CONSENSUS # 52. The Killing Fields




SYNOPSIS:  “The Killing Fields” is a war journalism movie.  It is a tragic buddy film.  A New York Times journalist (Sam Waterson) is covering the situation in Cambodia when the Khmer Rouge is taking over.  He is aided by his Cambodian interpreter (Haing Ngor).  When the foreign journalists are evacuated, the interpreter is captured by the Khmer Rouge and put in an indoctrination camp.
BACK-STORY:    The movie was Roland Joffe’s directorial debut.  The screenplay was based on Schanberg’s article in the NY Times entitled “The Death and Life of Dith Pran”.  The movie was a critical and box office success.  A British film, it did very well at the BAFTAs winning Best Picture and Actor (Ngor) among other awards.  Amazingly, Ngor also won the award for Beat Newcomer.  It was nominated for Academy Awards for Picture, Director, Actor (Waterston), and Adapted Screenplay.  It won for Supporting Actor (Ngor), Film Editing, and Cinematography.  It is #30 on AFIs list of “Most Inspiring Movies”.  It is #100 on BFIs list of greatest British films of the 20th Century.
TRIVIA:  Wikipedia, imdb
1.  Ngor was in the labor camps.  His wife died in childbirth because she refused to call for his help because she knew the Khmer Rouge was murdering doctors.  After four years, he escaped to Thailand.  He was discovered by the casting director at a Cambodian wedding in Los Angeles.  He became the first Southeast Asian to win an acting Oscar.  He was the second non-professional actor to win one.  (First was Harold Russell for “Best Years of Our Lives”.)  He was murdered in his garage by a thief interested in his gold locket (which had a picture of his wife).  When his Oscar was found in his home, all the gold had been rubbed off it indicating that he had clutched it a lot.
2.  It has a 93% rating on Rotten Tomatoes.
3.  The score is by Mike Oldfield of “Exorcist” fame.

Belle and Blade  =  N/A
Brassey’s              =  4.0
Video Hound       =  N/A
War Movies         =  5.0
Military History  =  no
Channel 4             =  #15
Film Site                =  no
101 War Movies  =  yes
Rotten Tomatoes  =   no

OPINION:   The plot is solid.  The theme of friendship is not maudlin.  The final reunion is touching and believable.  The movie does a good job of leaving doubts about Schanberg’s motives.  His guilt feelings come out and there is an element of redemption, but I felt he was something of an ass hole.  This ambiguity added to the depth of the character.  The theme of the perseverance of the human spirit as exhibited by Pran’s survival and escape is the main reason the film is rated as inspirational.  The camaraderie and competition between the journalists and their love/hate relationship with war is not ground-breaking, but well handled.  The government as cover-upper is also stereotypical, but Joffe does not rant.

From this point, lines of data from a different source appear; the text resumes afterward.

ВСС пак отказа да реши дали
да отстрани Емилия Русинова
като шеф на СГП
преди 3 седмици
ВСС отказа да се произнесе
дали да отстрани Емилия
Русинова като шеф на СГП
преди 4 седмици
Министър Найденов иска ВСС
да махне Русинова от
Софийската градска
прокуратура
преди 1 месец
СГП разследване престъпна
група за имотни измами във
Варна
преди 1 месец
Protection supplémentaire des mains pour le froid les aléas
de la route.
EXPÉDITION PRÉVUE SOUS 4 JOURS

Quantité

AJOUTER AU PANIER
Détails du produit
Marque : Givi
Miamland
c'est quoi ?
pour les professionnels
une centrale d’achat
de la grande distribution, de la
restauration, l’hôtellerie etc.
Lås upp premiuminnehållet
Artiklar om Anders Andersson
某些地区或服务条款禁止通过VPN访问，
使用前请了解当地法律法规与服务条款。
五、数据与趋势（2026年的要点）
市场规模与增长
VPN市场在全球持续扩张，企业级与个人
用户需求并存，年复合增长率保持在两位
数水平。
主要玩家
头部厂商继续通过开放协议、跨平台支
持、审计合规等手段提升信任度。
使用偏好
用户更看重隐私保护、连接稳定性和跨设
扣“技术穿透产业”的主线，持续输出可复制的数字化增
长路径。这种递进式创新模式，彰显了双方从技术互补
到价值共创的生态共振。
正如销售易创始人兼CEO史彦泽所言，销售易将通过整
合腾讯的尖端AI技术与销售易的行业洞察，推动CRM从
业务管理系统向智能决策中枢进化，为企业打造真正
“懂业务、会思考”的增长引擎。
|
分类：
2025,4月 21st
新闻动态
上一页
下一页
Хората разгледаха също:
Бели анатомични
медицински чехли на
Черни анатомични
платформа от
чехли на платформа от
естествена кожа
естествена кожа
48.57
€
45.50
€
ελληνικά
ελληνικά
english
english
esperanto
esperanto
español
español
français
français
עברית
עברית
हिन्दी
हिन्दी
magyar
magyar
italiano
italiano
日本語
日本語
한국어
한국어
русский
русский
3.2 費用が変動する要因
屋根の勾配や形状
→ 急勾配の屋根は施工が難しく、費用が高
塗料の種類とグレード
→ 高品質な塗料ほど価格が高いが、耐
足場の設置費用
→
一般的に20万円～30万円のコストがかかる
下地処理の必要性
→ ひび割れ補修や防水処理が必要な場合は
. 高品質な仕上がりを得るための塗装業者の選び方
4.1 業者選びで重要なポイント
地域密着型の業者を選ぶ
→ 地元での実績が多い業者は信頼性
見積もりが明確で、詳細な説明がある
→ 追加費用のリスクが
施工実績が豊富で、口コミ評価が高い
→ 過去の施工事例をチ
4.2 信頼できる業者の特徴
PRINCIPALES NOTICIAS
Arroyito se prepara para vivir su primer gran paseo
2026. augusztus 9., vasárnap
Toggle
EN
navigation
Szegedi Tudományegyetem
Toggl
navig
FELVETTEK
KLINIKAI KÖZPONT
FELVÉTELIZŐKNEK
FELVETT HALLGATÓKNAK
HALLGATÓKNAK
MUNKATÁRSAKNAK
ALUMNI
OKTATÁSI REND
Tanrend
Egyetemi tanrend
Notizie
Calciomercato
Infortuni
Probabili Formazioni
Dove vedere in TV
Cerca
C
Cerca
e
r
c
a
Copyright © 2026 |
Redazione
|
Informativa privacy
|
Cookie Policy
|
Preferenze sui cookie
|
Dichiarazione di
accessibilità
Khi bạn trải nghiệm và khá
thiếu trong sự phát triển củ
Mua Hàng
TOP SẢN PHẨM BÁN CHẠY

                 “The Killing Fields” is an overrated movie, as are most from this subgenre.  Movie critics like to imagine that because they write for newspapers, they are kin to war journalists.  If they give one of these movies a bad review, they may have to face a collegue who will ask them if they have ever been in the shit.  Plus, those guys are fracking crazy and may bash your head with a beer bottle (or put their joint out on your face).  As far as the Academy voters are concerned, they love their screenwriter buddies who are cousins to the war journalists.